🤖 AI Summary
Learned optimizers (L2Os) suffer from poor out-of-distribution generalization, limiting their applicability beyond the training data distribution.
Method: This paper proposes a novel paradigm integrating classical optimization priors with data-driven modeling. It systematically incorporates fundamental optimization principles—specifically scale invariance and affine covariance—into the architecture design. We introduce a parameterized quasi-Newton update module explicitly constrained to preserve BFGS structure, and jointly optimize it via end-to-end training that unifies optimization-theoretic modeling, neural network architecture design, and meta-learning.

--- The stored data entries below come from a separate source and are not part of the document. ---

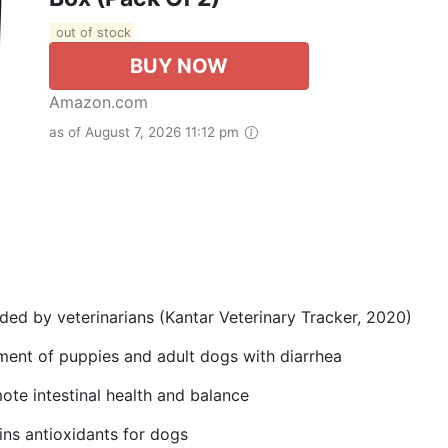
out of stock
BUY NOW
Amazon.com
as of August 7, 2026 11:12 pm
d by veterinarians (Kantar Veterinary Tracker, 2020)
ment of puppies and adult dogs with diarrhea
ote intestinal health and balance
ns antioxidants for dogs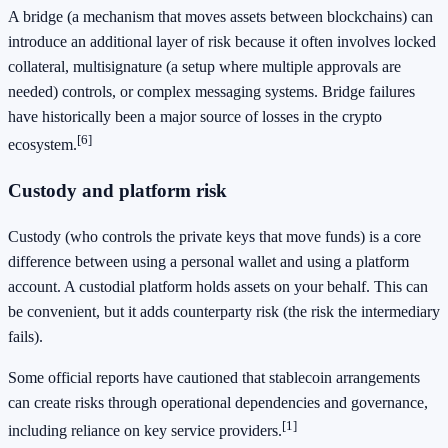
A bridge (a mechanism that moves assets between blockchains) can
introduce an additional layer of risk because it often involves locked
collateral, multisignature (a setup where multiple approvals are
needed) controls, or complex messaging systems. Bridge failures
have historically been a major source of losses in the crypto
[6]
ecosystem.
Custody and platform risk
Custody (who controls the private keys that move funds) is a core
difference between using a personal wallet and using a platform
account. A custodial platform holds assets on your behalf. This can
be convenient, but it adds counterparty risk (the risk the intermediary
fails).
Some official reports have cautioned that stablecoin arrangements
can create risks through operational dependencies and governance,
[1]
including reliance on key service providers.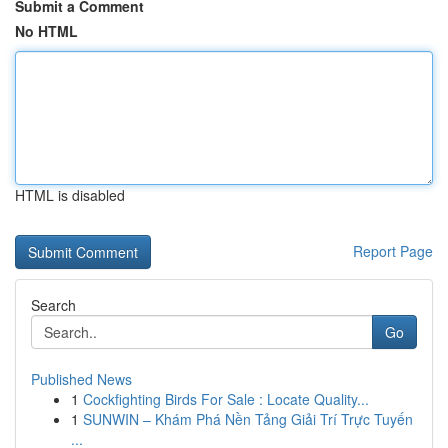
Submit a Comment
No HTML
HTML is disabled
Report Page
Search
Go
Published News
1
Cockfighting Birds For Sale : Locate Quality...
1
SUNWIN – Khám Phá Nền Tảng Giải Trí Trực Tuyến
...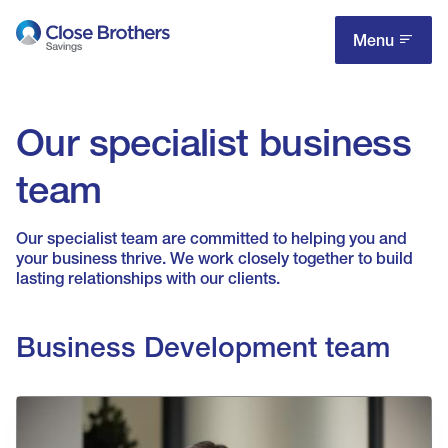
Skip
to
Menu
main
content
Our specialist business
team
Our specialist team are committed to helping you and
your business thrive. We work closely together to build
lasting relationships with our clients.
Business Development team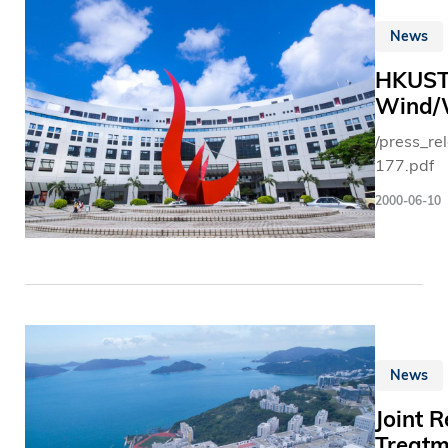
News
HKUST 
Wind/W
/press_r
177.pdf
2000-06-10
News
Joint 
Treatm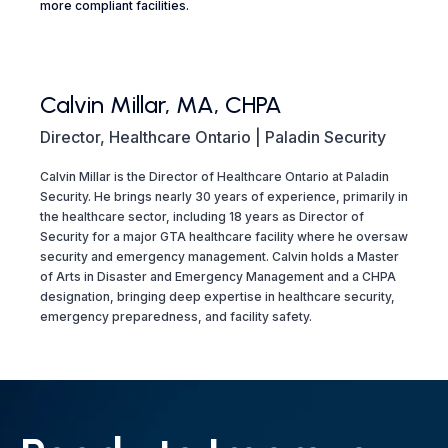
more compliant facilities.
Calvin Millar, MA, CHPA
Director, Healthcare Ontario | Paladin Security
Calvin Millar is the Director of Healthcare Ontario at Paladin
Security. He brings nearly 30 years of experience, primarily in
the healthcare sector, including 18 years as Director of
Security for a major GTA healthcare facility where he oversaw
security and emergency management. Calvin holds a Master
of Arts in Disaster and Emergency Management and a CHPA
designation, bringing deep expertise in healthcare security,
emergency preparedness, and facility safety.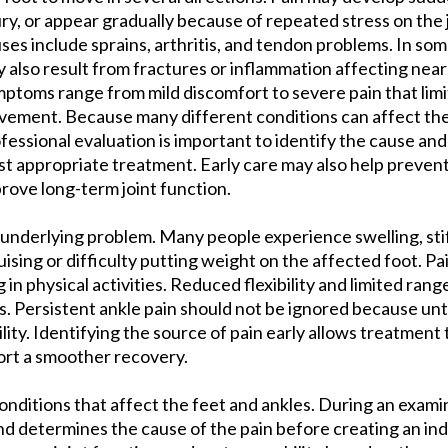
ury, or appear gradually because of repeated stress on th
ses include sprains, arthritis, and tendon problems. In som
 also result from fractures or inflammation affecting near
ptoms range from mild discomfort to severe pain that limi
ement. Because many different conditions can affect the 
fessional evaluation is important to identify the cause an
t appropriate treatment. Early care may also help preven
rove long-term joint function.
underlying problem. Many people experience swelling, stif
uising or difficulty putting weight on the affected foot. 
g in physical activities. Reduced flexibility and limited ran
nes. Persistent ankle pain should not be ignored because u
lity. Identifying the source of pain early allows treatment
rt a smoother recovery.
conditions that affect the feet and ankles. During an exami
nd determines the cause of the pain before creating an ind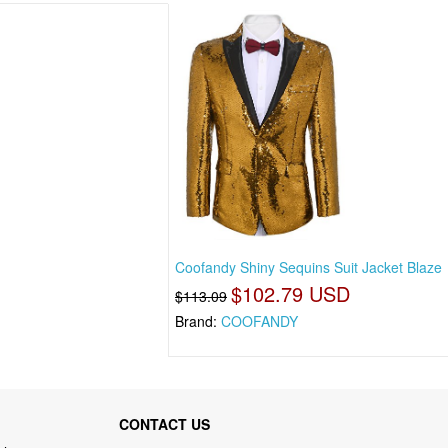
Coofandy Shiny Sequins Suit Jacket Blaze
$102.79 USD
$113.09
Brand:
COOFANDY
CONTACT US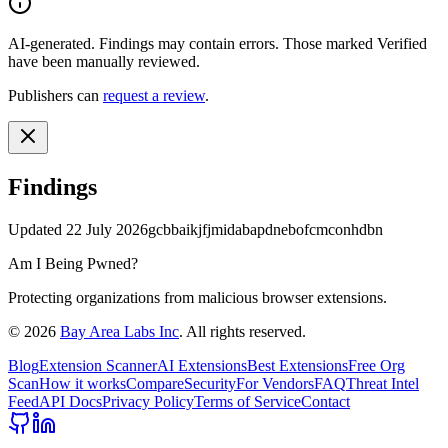
AI-generated.
Findings may contain errors. Those marked
Verified
have been manually reviewed.
Publishers can
request a review
.
Findings
Updated
22 July 2026
gcbbaikjfjmidabapdnebofcmconhdbn
Am I Being Pwned?
Protecting organizations from malicious browser extensions.
©
2026
Bay Area Labs Inc
. All rights reserved.
Blog
Extension Scanner
AI Extensions
Best Extensions
Free Org
Scan
How it works
Compare
Security
For Vendors
FAQ
Threat Intel
Feed
API Docs
Privacy Policy
Terms of Service
Contact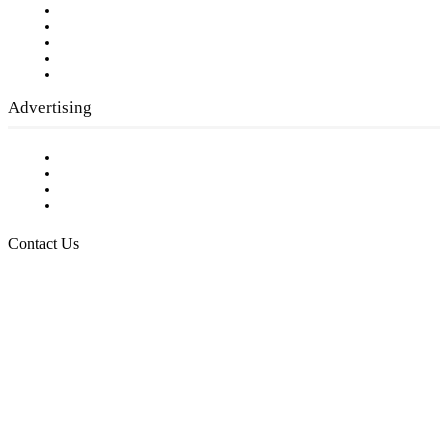
Our Staff
Company History
Employment Opportunities
Writer Guidelines
Submit a calendar event
Advertising
Testimonials
Request a Media Kit
Digital Media Samples
Request More Information
Contact Us
Raising Arizona Kids
932 South Hunters Run
Show Low, AZ 85901
Phone: 480-991-KIDS (5437)
Email us
FOLLOW US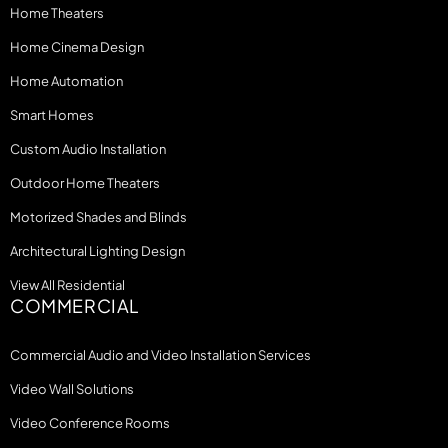
Home Theaters
Home Cinema Design
Home Automation
Smart Homes
Custom Audio Installation
Outdoor Home Theaters
Motorized Shades and Blinds
Architectural Lighting Design
View All Residential
COMMERCIAL
Commercial Audio and Video Installation Services
Video Wall Solutions
Video Conference Rooms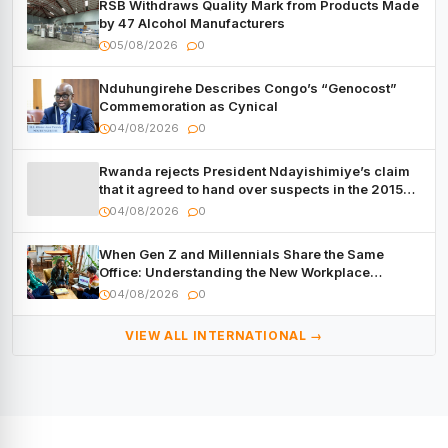
RSB Withdraws Quality Mark from Products Made
by 47 Alcohol Manufacturers
05/08/2026
0
Nduhungirehe Describes Congo’s “Genocost”
Commemoration as Cynical
04/08/2026
0
Rwanda rejects President Ndayishimiye’s claim
that it agreed to hand over suspects in the 2015
Burundi Coup
04/08/2026
0
When Gen Z and Millennials Share the Same
Office: Understanding the New Workplace
Dynamic
04/08/2026
0
VIEW ALL INTERNATIONAL →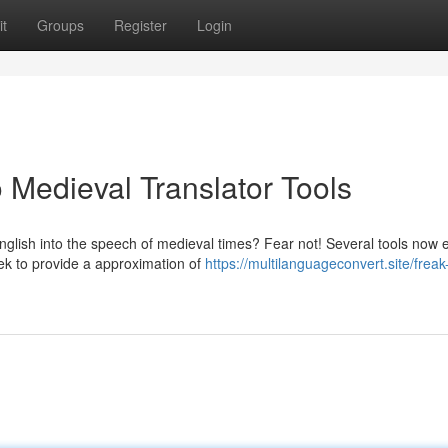
t
Groups
Register
Login
 Medieval Translator Tools
glish into the speech of medieval times? Fear not! Several tools now e
ek to provide a approximation of
https://multilanguageconvert.site/freak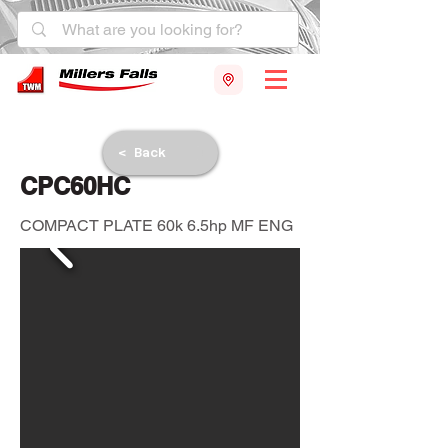
< Back
CPC60HC
COMPACT PLATE 60k 6.5hp MF ENG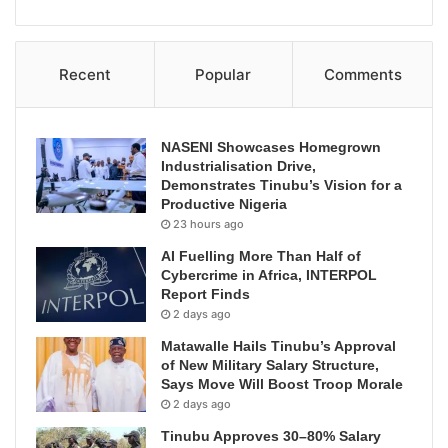
Recent
Popular
Comments
NASENI Showcases Homegrown
Industrialisation Drive,
Demonstrates Tinubu’s Vision for a
Productive Nigeria
23 hours ago
AI Fuelling More Than Half of
Cybercrime in Africa, INTERPOL
Report Finds
2 days ago
Matawalle Hails Tinubu’s Approval
of New Military Salary Structure,
Says Move Will Boost Troop Morale
2 days ago
Tinubu Approves 30–80% Salary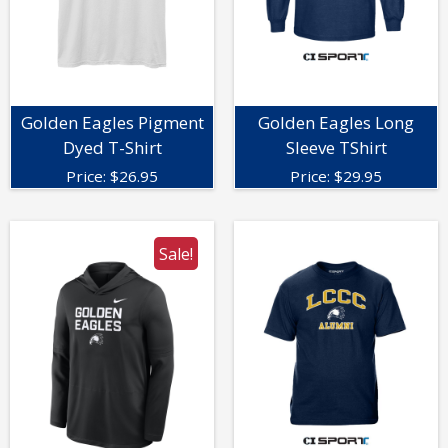
Golden Eagles Pigment
Golden Eagles Long
Dyed T-Shirt
Sleeve TShirt
Price:
$
26.95
Price:
$
29.95
Sale!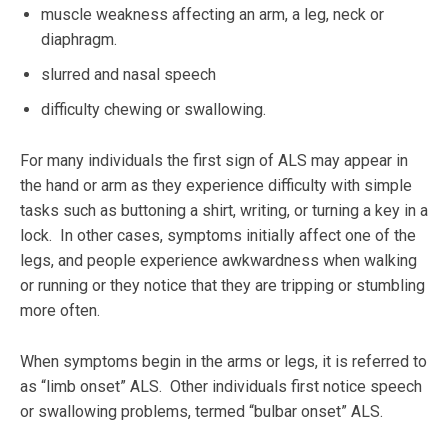
muscle weakness affecting an arm, a leg, neck or
diaphragm.
slurred and nasal speech
difficulty chewing or swallowing.
For many individuals the first sign of ALS may appear in
the hand or arm as they experience difficulty with simple
tasks such as buttoning a shirt, writing, or turning a key in a
lock. In other cases, symptoms initially affect one of the
legs, and people experience awkwardness when walking
or running or they notice that they are tripping or stumbling
more often.
When symptoms begin in the arms or legs, it is referred to
as “limb onset” ALS. Other individuals first notice speech
or swallowing problems, termed “bulbar onset” ALS.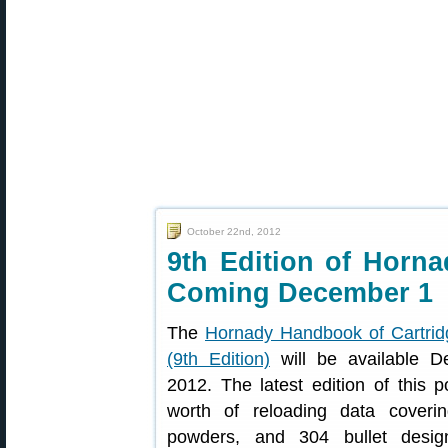
October 22nd, 2012
9th Edition of Horn
Coming December 1
The
Hornady Handbook of Cartrid
(9th Edition)
will be available D
2012. The latest edition of this 
worth of reloading data coverin
powders, and 304 bullet design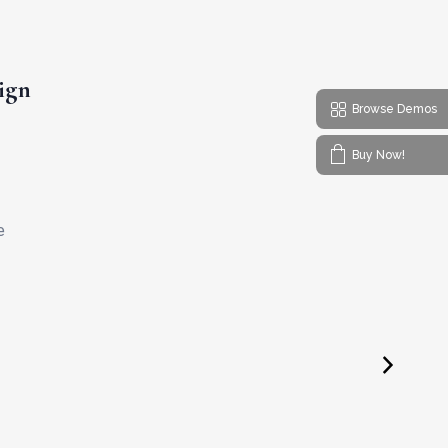
ign
Browse Demos
Buy Now!
e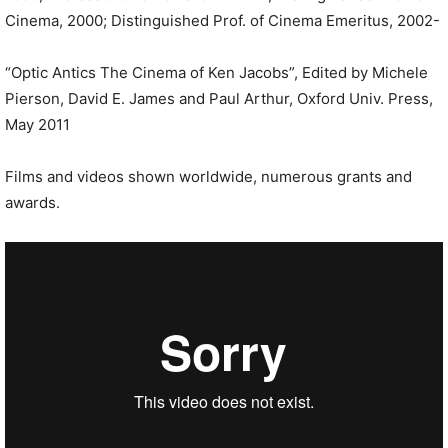
Cinema, 2000; Distinguished Prof. of Cinema Emeritus, 2002-
“Optic Antics The Cinema of Ken Jacobs”, Edited by Michele
Pierson, David E. James and Paul Arthur, Oxford Univ. Press,
May 2011
Films and videos shown worldwide, numerous grants and
awards.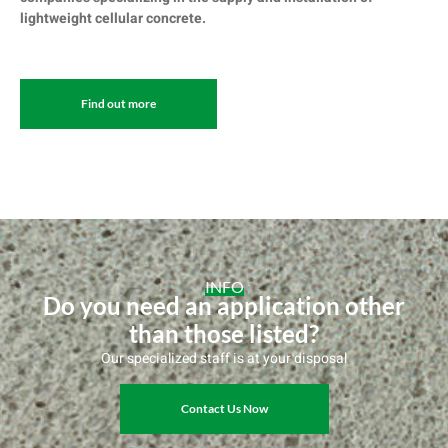
lightweight cellular concrete.
Find out more
INFO
Do you need an application other
than those listed?
Our specialized staff is at your disposal
Contact Us Now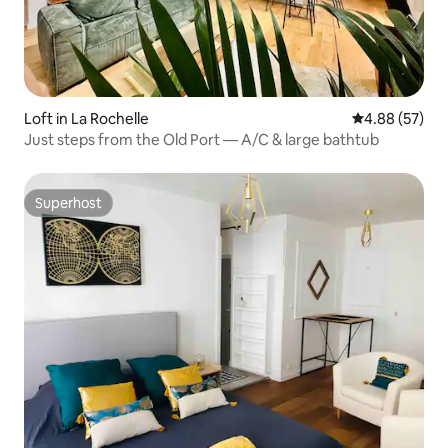
Loft in La Rochelle
4.88 out of 5 
4.88 (57)
Just steps from the Old Port — A/C & large bathtub
Superhost
Superhost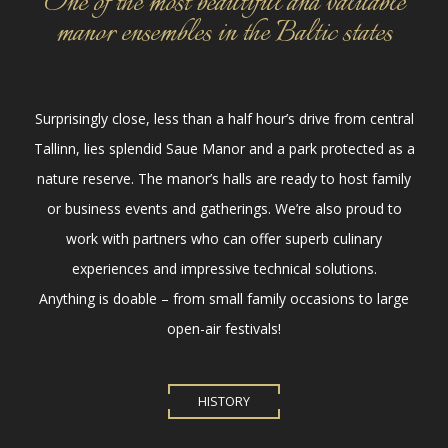
One of the most beautiful and valuable
manor ensembles in the Baltic states
Surprisingly close, less than a half hour’s drive from central
Tallinn, lies splendid Saue Manor and a park protected as a
nature reserve. The manor’s halls are ready to host family
or business events and gatherings. We’re also proud to
work with partners who can offer superb culinary
experiences and impressive technical solutions.
Anything is doable – from small family occasions to large
open-air festivals!
HISTORY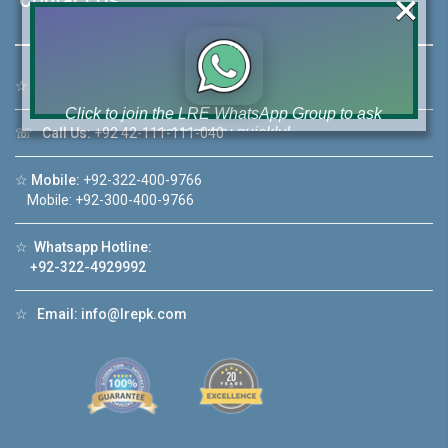
×
☆
Address:
46-MB(Main Boulevard), DHA Phase 6 Lahore
Click to join the LRE WhatsApp Group to ask
your query quickly!
☏
Call Us:
+92 42-111-111-040
☆
Mobile:
+92-322-400-9766
Mobile: +92-300-400-9766
☆
Whatsapp Hotline:
House Video 2
+92-322-4929992
❮
❯
ahore
Luxury house with modern amenities
☆
Email:
info@lrepk.com
Watch on YouTube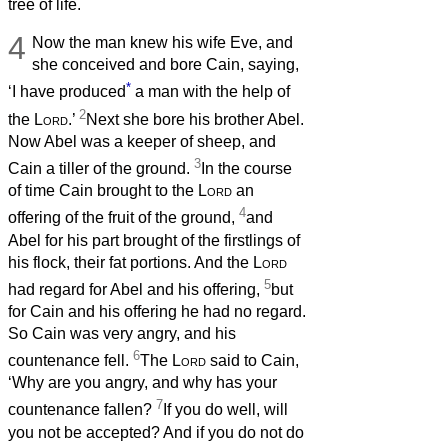
tree of life.
4
Now the man knew his wife Eve, and
she conceived and bore Cain, saying,
*
‘I have produced
a man with the help of
2
the
Lord
.’
Next she bore his brother Abel.
Now Abel was a keeper of sheep, and
3
Cain a tiller of the ground.
In the course
of time Cain brought to the
Lord
an
4
offering of the fruit of the ground,
and
Abel for his part brought of the firstlings of
his flock, their fat portions. And the
Lord
5
had regard for Abel and his offering,
but
for Cain and his offering he had no regard.
So Cain was very angry, and his
6
countenance fell.
The
Lord
said to Cain,
‘Why are you angry, and why has your
7
countenance fallen?
If you do well, will
you not be accepted? And if you do not do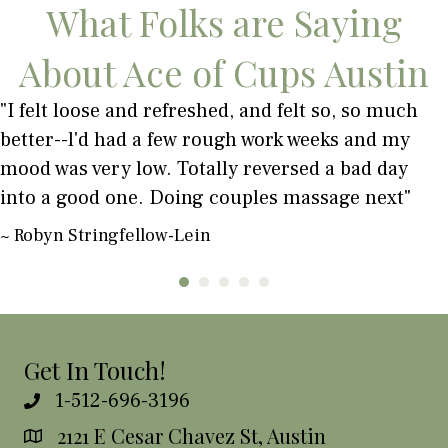
What Folks are Saying
About Ace of Cups Austin
"I felt loose and refreshed, and felt so, so much
better--l'd had a few rough work weeks and my
mood was very low. Totally reversed a bad day
into a good one. Doing couples massage next"
~ Robyn Stringfellow-Lein
Get In Touch!
1-512-696-3196
2121 E Cesar Chavez St, Austin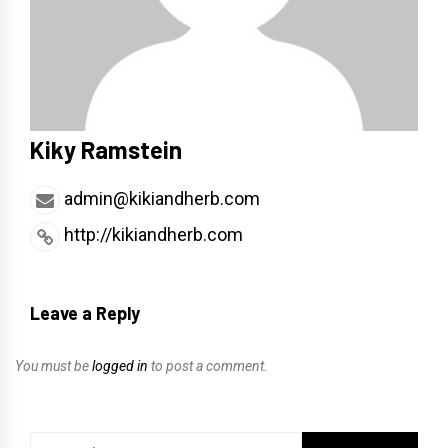
Kiky Ramstein
admin@kikiandherb.com
http://kikiandherb.com
Leave a Reply
You must be
logged in
to post a comment.
Search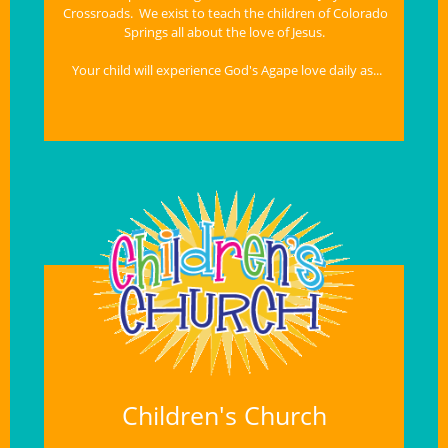
Crossroads.  We exist to teach the children of Colorado 
Springs all about the love of Jesus.  
Your child will experience God's Agape love daily as...
Children's Church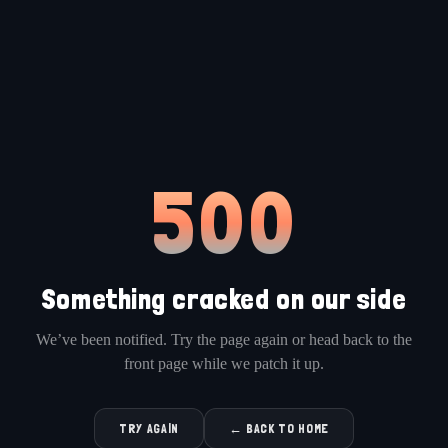
500
Something cracked on our side
We’ve been notified. Try the page again or head back to the
front page while we patch it up.
TRY AGAIN
← BACK TO HOME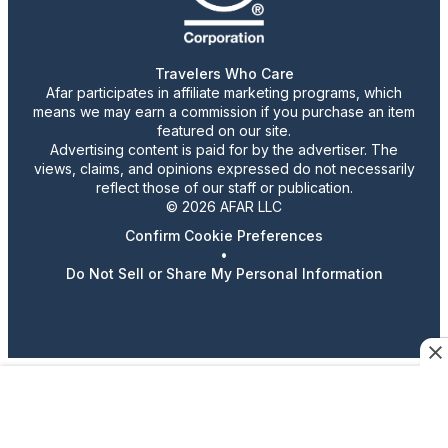
Travelers Who Care
Afar participates in affiliate marketing programs, which
means we may earn a commission if you purchase an item
featured on our site.
Advertising content is paid for by the advertiser. The
views, claims, and opinions expressed do not necessarily
reflect those of our staff or publication.
© 2026 AFAR LLC
Confirm Cookie Preferences
•
Do Not Sell or Share My Personal Information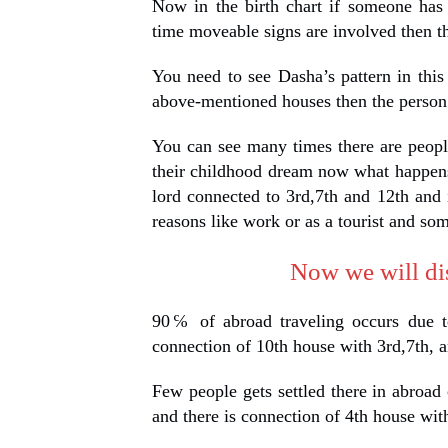
Now in the birth chart if someone has
time moveable signs are involved then th
You need to see Dasha’s pattern in this
above-mentioned houses then the person 
You can see many times there are peopl
their childhood dream now what happens 
lord connected to 3rd,7th and 12th and
reasons like work or as a tourist and so
Now we will dis
90℅ of abroad traveling occurs due t
connection of 10th house with 3rd,7th, a
Few people gets settled there in abroad 
and there is connection of 4th house wit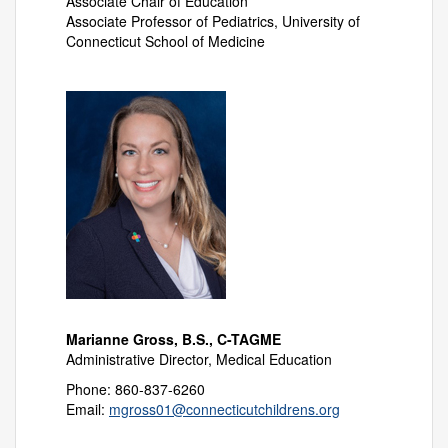
Associate Chair of Education
Associate Professor of Pediatrics, University of
Connecticut School of Medicine
Marianne Gross, B.S., C-TAGME
Administrative Director, Medical Education
Phone: 860-837-6260
Email:
mgross01@connecticutchildrens.org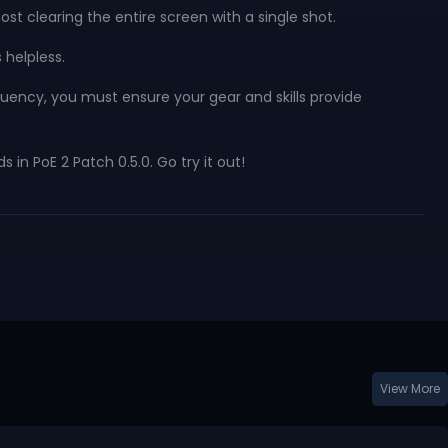
t clearing the entire screen with a single shot.
 helpless.
equency, you must ensure your gear and skills provide
in PoE 2 Patch 0.5.0. Go try it out!
View More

Contribution/Results: The resulting enhanced BFGS algorithm significantly outperforms both standard L2Os and conventional solvers on unseen problem classes, dimensions, and condition numbers. It achieves over 40% improvement in cross-distribution generalization performance, establishing a new pathway toward more transferable and robust learned optimizers.
📝 Abstract
Towards designing learned optimization algorithms that are usable beyond their training setting, we identify key principles that classical algorithms obey, but have up to now, not been used for Learning to Optimize (L2O). Following these principles, we provide a general design pipeline, taking into account data, architecture and learning strategy, and thereby enabling a synergy between classical optimization and L2O, resulting in a philosophy of Learning Optimization Algorithms. As a consequence our learned algorithms perform well far beyond problems from the training distribution. We demonstrate the success of these novel principles by designing a new learning-enhanced BFGS algorithm and provide numerical experiments evidencing its adaptation to many settings at test time.